=== EXERCISE INSTRUCTIONS ===
Hunt for the word "Gremio" across the entries below, copying each line that holds it.
-- -- --
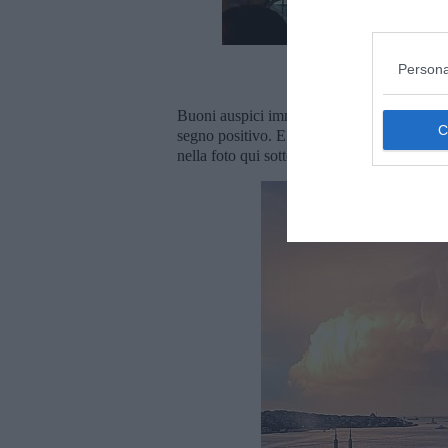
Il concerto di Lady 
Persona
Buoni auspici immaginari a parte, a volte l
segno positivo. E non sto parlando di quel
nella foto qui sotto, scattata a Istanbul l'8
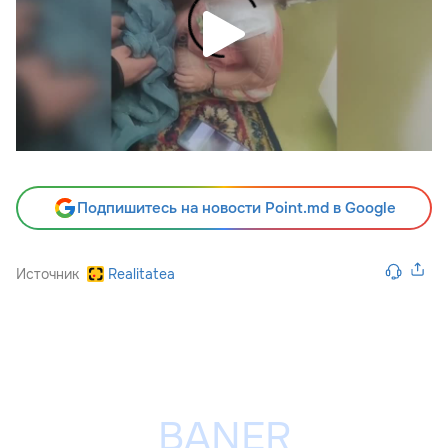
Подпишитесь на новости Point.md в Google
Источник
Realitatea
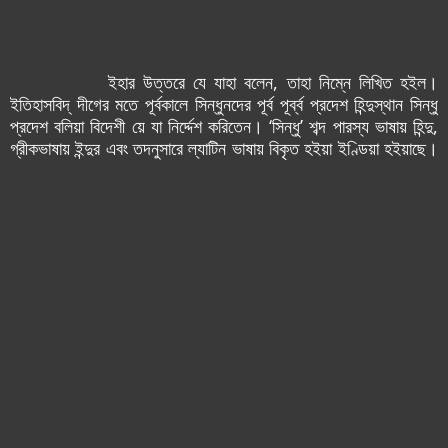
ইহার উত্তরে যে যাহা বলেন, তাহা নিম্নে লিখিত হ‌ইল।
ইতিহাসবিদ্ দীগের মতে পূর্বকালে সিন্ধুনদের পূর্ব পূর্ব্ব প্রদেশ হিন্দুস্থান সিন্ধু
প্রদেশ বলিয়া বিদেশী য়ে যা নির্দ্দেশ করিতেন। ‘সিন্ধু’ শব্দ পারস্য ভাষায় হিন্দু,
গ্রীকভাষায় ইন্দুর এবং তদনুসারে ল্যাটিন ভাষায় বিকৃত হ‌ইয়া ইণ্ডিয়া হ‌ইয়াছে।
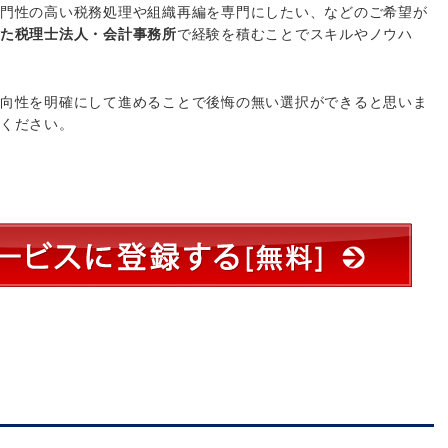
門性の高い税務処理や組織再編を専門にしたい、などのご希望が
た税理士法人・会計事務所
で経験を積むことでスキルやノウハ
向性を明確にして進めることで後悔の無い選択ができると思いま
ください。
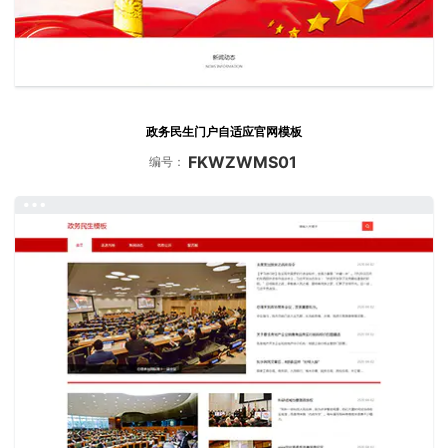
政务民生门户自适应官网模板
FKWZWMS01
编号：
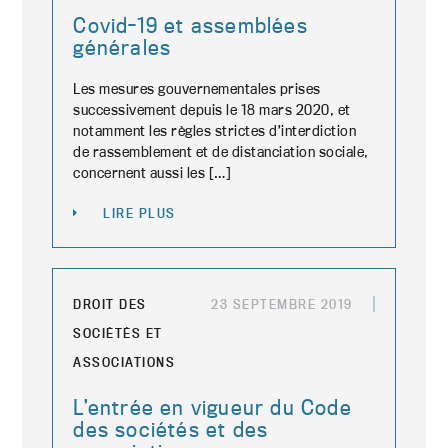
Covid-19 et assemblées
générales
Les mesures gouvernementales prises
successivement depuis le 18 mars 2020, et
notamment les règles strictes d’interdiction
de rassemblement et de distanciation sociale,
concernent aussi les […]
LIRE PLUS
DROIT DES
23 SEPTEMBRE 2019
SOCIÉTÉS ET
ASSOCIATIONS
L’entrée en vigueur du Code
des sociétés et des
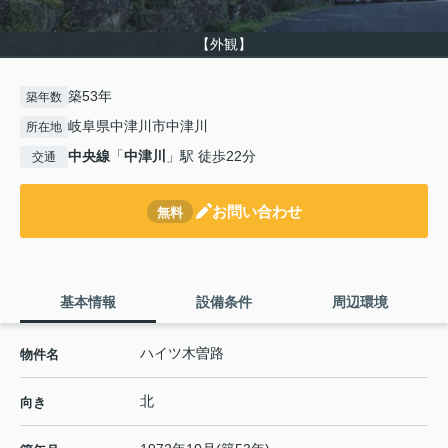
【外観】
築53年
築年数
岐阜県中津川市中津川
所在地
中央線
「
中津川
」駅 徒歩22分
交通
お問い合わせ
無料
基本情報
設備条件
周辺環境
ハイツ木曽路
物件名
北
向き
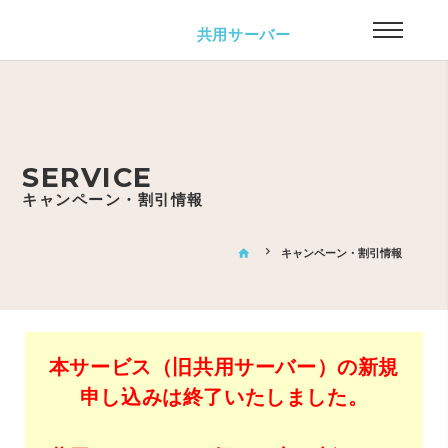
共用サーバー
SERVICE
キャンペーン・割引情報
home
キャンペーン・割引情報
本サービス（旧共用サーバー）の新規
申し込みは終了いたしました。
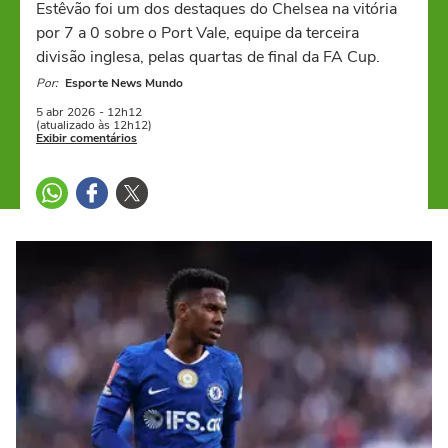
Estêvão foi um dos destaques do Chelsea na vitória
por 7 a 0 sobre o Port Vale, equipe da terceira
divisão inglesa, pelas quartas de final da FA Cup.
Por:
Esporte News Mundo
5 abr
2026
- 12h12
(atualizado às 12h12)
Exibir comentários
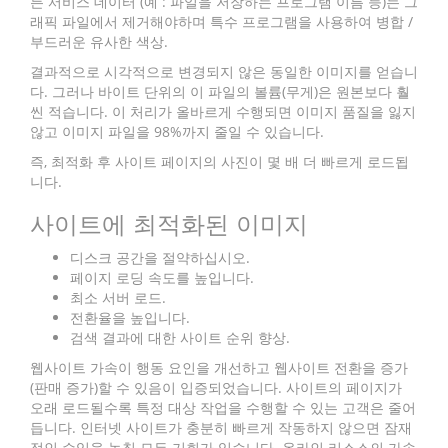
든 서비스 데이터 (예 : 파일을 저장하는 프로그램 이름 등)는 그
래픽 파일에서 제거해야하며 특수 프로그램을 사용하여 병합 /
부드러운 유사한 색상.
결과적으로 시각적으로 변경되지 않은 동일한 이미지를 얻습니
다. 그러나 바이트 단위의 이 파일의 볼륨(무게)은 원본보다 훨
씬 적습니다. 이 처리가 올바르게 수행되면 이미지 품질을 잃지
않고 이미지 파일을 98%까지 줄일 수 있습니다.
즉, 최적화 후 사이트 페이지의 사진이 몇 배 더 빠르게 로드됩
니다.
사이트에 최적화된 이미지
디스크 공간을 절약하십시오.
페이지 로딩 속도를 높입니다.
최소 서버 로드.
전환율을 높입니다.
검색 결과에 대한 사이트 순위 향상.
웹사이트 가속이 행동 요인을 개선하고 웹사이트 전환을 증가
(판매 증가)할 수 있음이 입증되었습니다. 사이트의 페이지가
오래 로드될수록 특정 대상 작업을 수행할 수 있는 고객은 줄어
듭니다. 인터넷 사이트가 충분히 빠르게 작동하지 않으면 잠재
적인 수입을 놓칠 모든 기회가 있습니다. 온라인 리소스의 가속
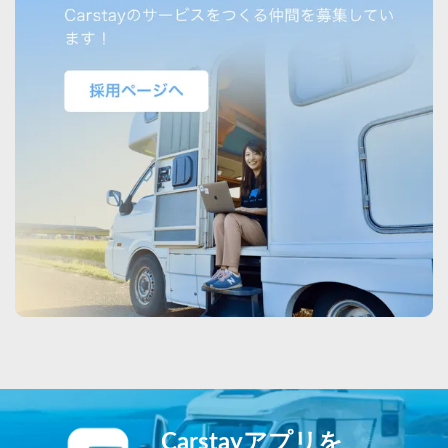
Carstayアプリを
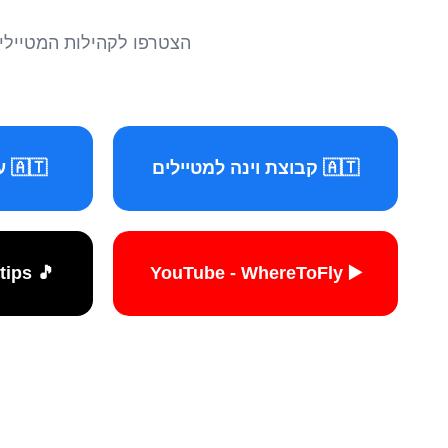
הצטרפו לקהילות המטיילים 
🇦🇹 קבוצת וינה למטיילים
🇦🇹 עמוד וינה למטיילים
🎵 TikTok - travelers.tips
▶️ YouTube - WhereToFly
-- -- --
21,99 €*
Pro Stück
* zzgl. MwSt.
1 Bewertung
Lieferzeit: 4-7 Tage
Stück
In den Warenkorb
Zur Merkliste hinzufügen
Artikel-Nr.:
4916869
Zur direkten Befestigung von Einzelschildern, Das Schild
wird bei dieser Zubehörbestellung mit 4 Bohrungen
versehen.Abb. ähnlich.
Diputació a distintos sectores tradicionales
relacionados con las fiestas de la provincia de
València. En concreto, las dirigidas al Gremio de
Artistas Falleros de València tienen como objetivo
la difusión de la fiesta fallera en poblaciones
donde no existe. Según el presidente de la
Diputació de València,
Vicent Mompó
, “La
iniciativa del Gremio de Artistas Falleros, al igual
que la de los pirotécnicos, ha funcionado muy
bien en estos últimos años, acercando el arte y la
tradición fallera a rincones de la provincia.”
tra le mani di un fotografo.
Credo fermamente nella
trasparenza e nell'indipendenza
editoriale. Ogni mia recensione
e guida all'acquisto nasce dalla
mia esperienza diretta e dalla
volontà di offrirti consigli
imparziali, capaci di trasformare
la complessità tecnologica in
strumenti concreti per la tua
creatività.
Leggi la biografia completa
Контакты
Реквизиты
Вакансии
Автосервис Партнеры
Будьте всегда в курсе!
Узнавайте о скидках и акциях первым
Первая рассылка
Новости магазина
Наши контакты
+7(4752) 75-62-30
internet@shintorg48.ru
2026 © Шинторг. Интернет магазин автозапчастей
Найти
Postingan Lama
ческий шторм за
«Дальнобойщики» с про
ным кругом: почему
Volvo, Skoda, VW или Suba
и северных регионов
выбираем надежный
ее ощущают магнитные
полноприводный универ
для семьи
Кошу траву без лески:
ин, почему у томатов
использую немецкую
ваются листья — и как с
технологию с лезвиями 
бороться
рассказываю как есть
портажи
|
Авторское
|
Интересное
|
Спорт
-- -- --
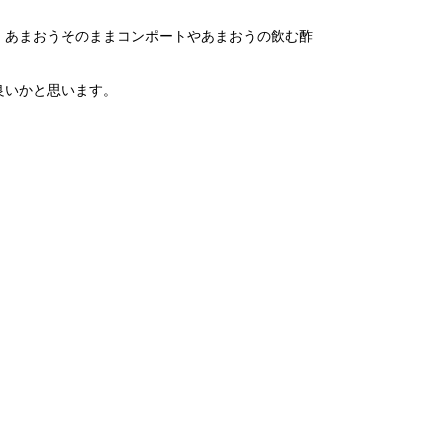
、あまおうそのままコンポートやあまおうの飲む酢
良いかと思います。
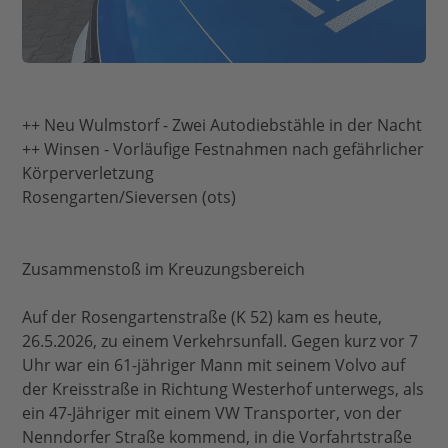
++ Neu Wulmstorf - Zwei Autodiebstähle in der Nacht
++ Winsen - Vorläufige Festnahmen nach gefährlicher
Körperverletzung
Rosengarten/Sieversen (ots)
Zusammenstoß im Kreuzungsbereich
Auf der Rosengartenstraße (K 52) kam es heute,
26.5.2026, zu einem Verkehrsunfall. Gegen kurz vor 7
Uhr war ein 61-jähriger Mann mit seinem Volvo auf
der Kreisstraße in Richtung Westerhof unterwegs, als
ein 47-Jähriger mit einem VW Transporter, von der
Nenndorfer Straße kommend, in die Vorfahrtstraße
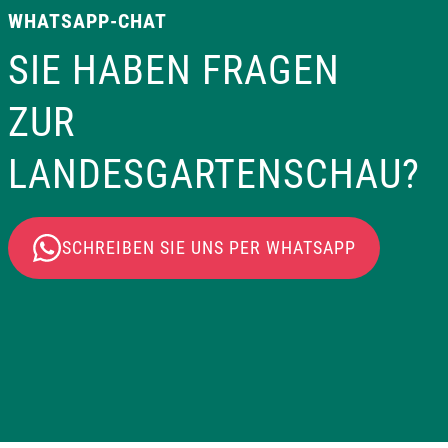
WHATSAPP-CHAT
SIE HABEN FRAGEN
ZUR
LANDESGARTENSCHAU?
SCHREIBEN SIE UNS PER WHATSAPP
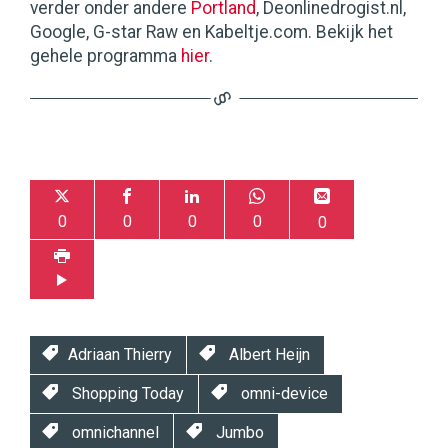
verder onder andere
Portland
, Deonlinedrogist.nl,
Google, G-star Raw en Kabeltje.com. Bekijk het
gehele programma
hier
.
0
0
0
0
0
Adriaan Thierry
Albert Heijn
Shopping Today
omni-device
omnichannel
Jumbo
-- -- --
=== SOLUTION FOR THIS TASK ===
València. En concreto, las dirigidas al Gremio de
iniciativa del Gremio de Artistas Falleros, al igual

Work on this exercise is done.